Pictures are to be left out; every line from the one that holds "Describe the element" to the end of the data is to be retyped exactly.

Top of Available data

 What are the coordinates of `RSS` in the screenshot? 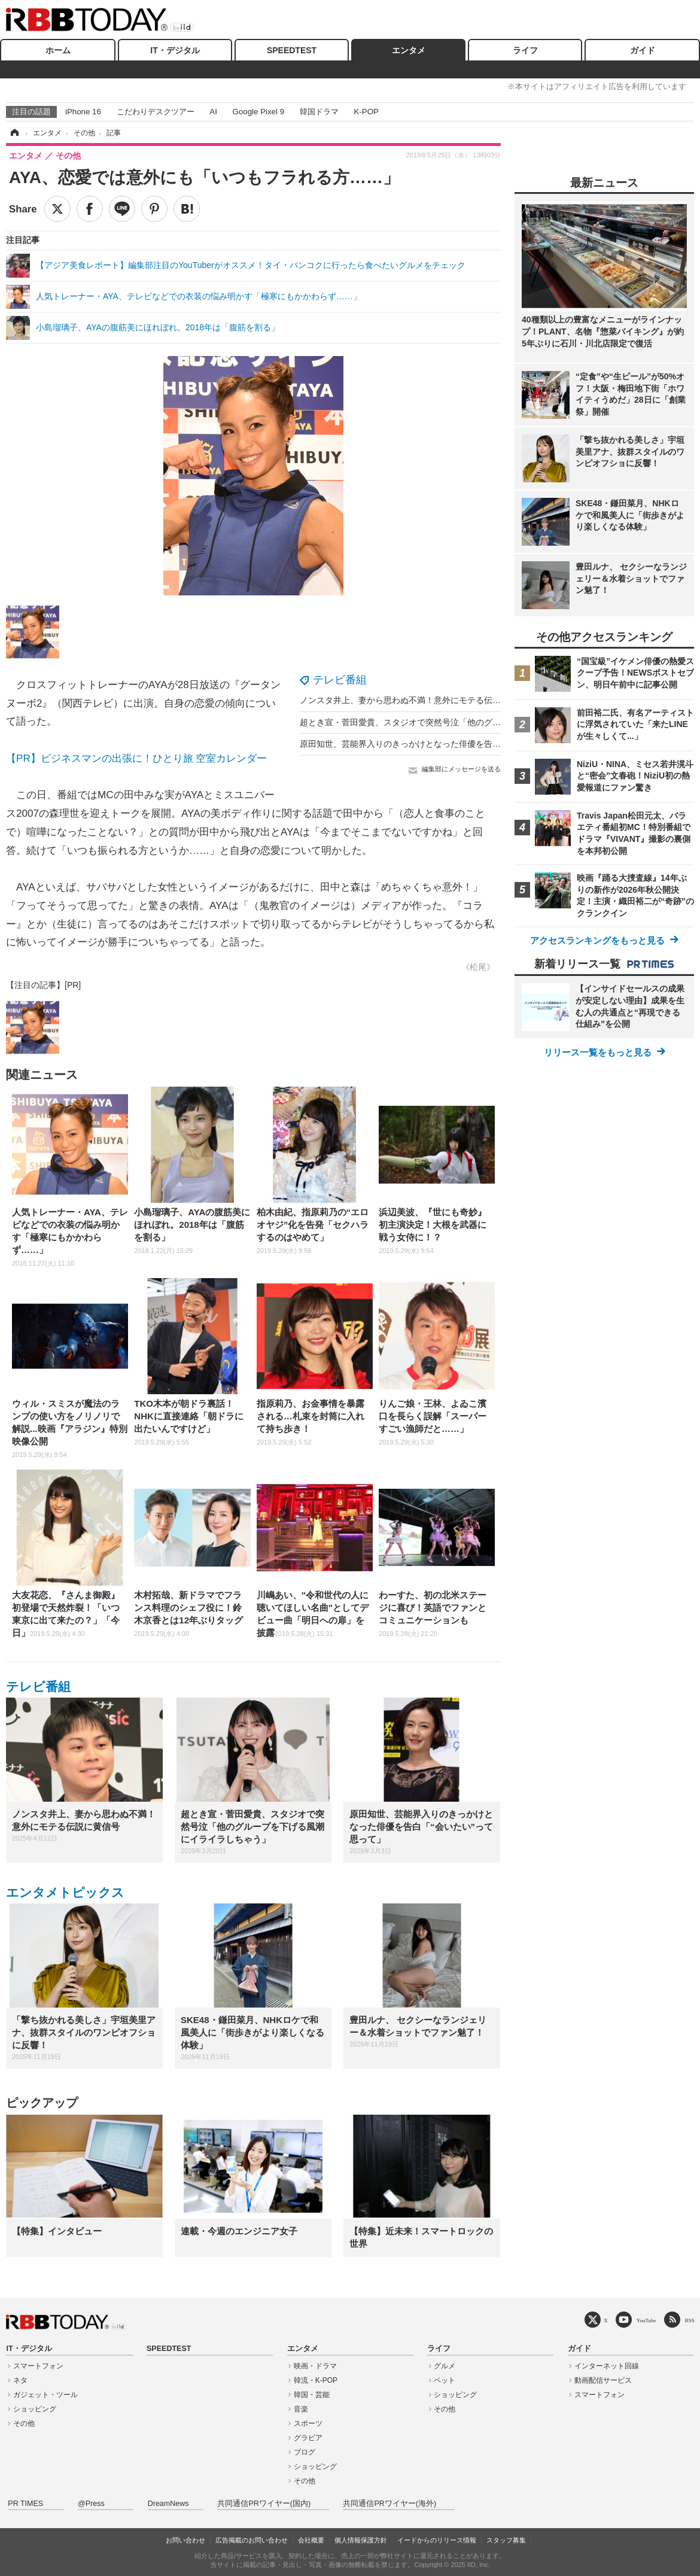 It's located at (690, 2320).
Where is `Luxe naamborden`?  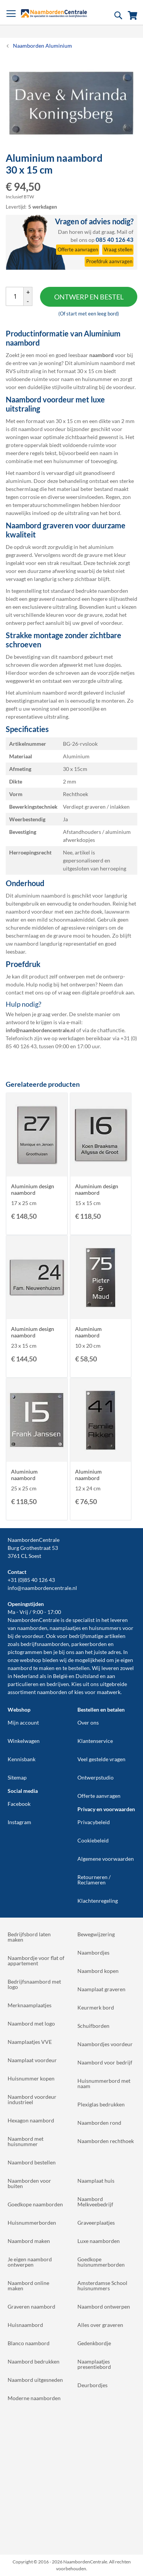 Luxe naamborden is located at coordinates (98, 2241).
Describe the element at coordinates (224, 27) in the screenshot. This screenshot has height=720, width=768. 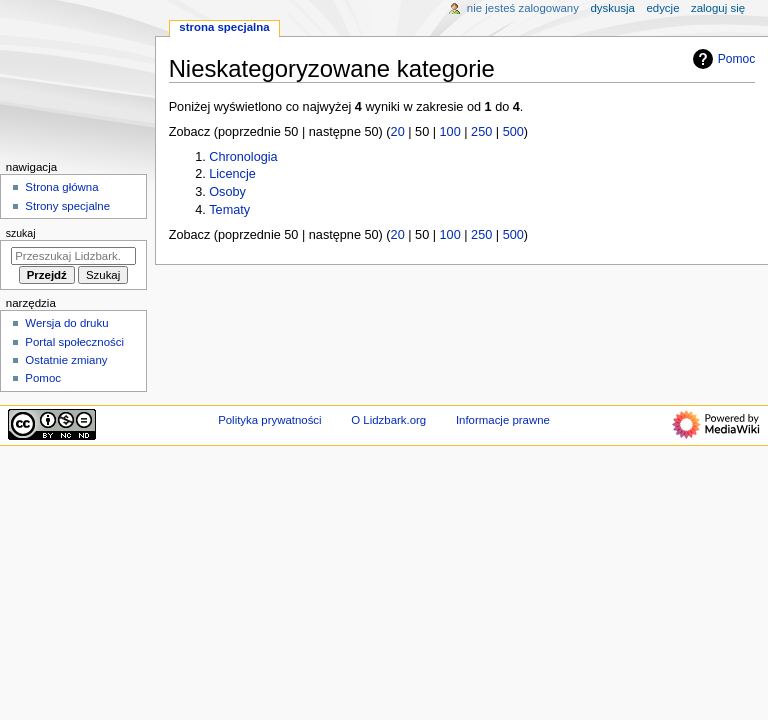
I see `Strona specjalna` at that location.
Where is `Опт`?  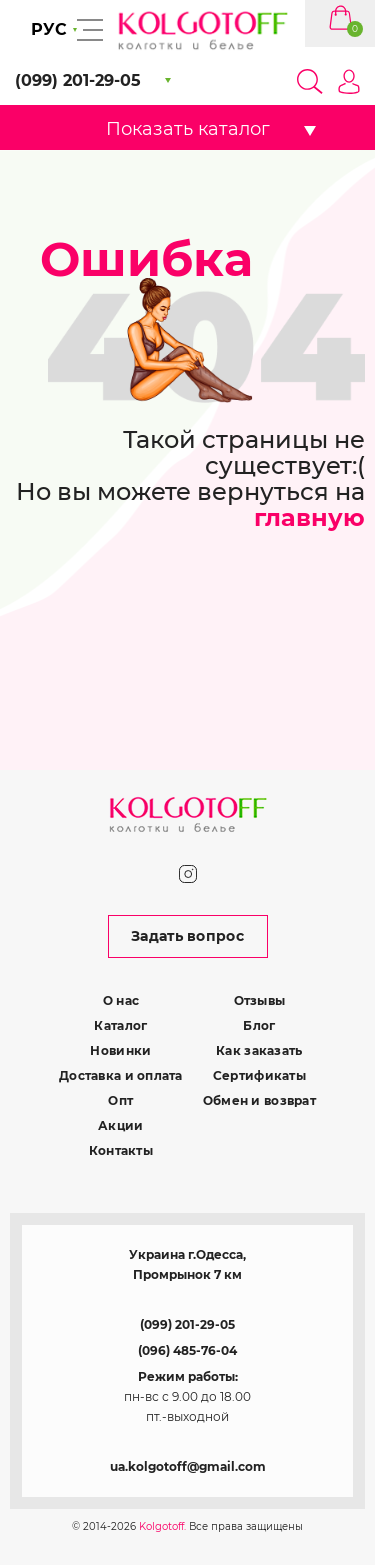
Опт is located at coordinates (120, 1100).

Bottom of Available data

### Solution for this task
Describe the element at coordinates (224, 27) in the screenshot. This screenshot has height=720, width=768. 
I see `Strona specjalna` at that location.
Where is `Опт`?  
Опт is located at coordinates (120, 1100).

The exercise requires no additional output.